> **Exercise**
Among the records, which lines include "produits"? List them.

== Listed entries ==

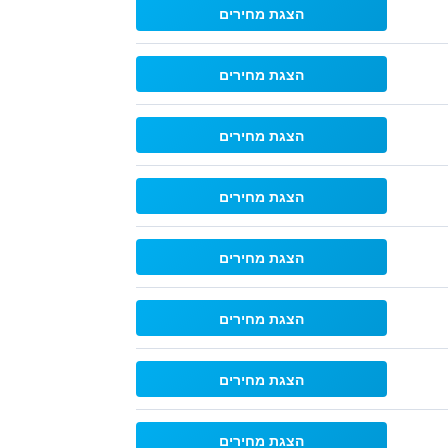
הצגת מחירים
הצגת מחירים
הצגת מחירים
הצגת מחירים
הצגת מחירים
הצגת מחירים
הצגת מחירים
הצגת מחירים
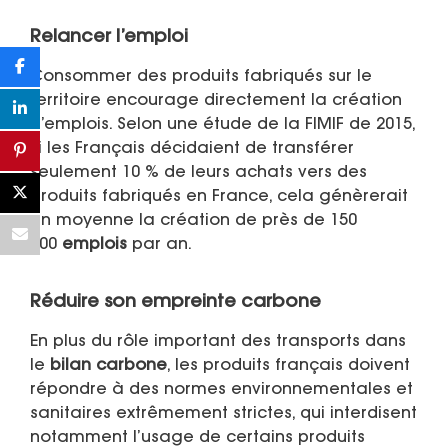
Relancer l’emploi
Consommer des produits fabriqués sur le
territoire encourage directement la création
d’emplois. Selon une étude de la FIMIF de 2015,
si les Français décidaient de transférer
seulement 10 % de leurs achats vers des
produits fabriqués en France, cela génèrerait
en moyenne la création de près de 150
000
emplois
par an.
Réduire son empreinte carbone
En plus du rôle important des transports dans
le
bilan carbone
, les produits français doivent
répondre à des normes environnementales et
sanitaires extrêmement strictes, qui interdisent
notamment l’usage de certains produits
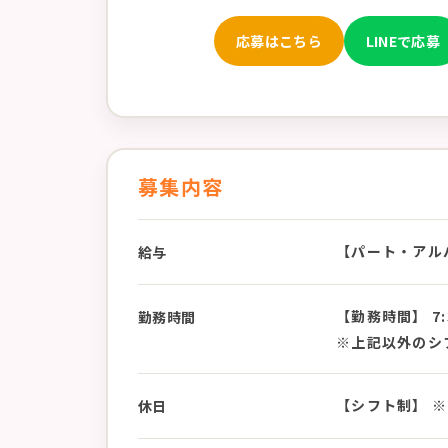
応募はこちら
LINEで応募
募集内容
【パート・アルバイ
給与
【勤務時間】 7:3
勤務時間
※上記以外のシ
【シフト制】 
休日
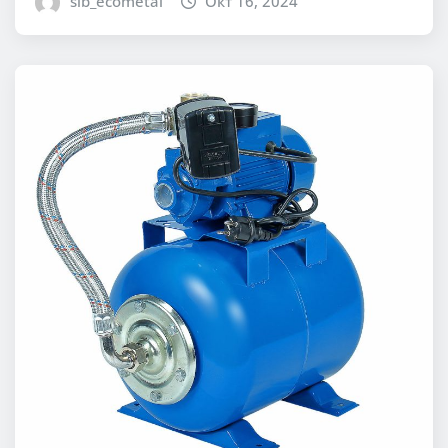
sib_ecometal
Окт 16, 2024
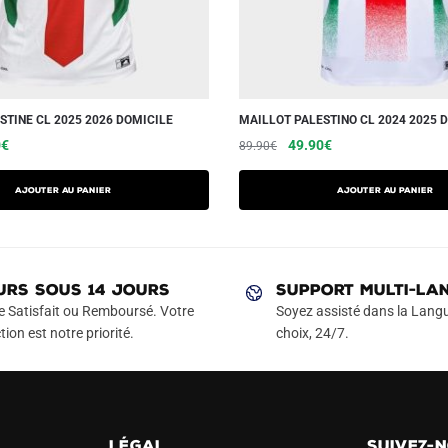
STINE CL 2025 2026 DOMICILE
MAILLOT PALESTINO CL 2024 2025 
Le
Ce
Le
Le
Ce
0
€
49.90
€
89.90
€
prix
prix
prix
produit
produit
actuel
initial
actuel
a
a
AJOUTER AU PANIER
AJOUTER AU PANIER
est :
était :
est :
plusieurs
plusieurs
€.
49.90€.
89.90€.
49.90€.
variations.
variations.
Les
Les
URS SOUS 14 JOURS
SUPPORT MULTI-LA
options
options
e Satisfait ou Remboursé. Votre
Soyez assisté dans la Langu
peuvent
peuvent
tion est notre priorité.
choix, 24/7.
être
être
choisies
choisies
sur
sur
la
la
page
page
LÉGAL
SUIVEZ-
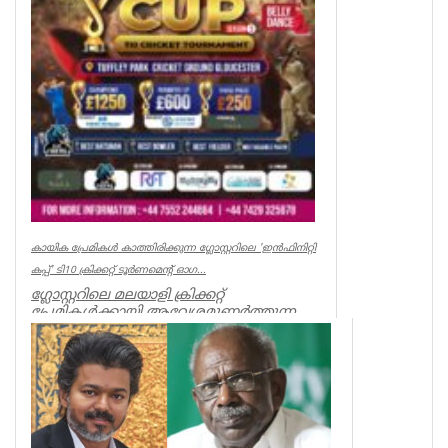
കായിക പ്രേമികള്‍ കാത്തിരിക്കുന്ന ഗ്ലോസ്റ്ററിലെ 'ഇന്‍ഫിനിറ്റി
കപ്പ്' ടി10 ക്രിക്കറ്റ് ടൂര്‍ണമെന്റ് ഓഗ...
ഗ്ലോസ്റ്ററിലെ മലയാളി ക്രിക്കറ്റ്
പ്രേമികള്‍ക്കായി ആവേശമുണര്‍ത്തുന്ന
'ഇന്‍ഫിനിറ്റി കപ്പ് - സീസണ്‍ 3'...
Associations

===

> **Task answer**
Consommer des produits fabriqués sur le
produits fabriqués en France, cela génèrerait
, les produits français doivent
notamment l’usage de certains produits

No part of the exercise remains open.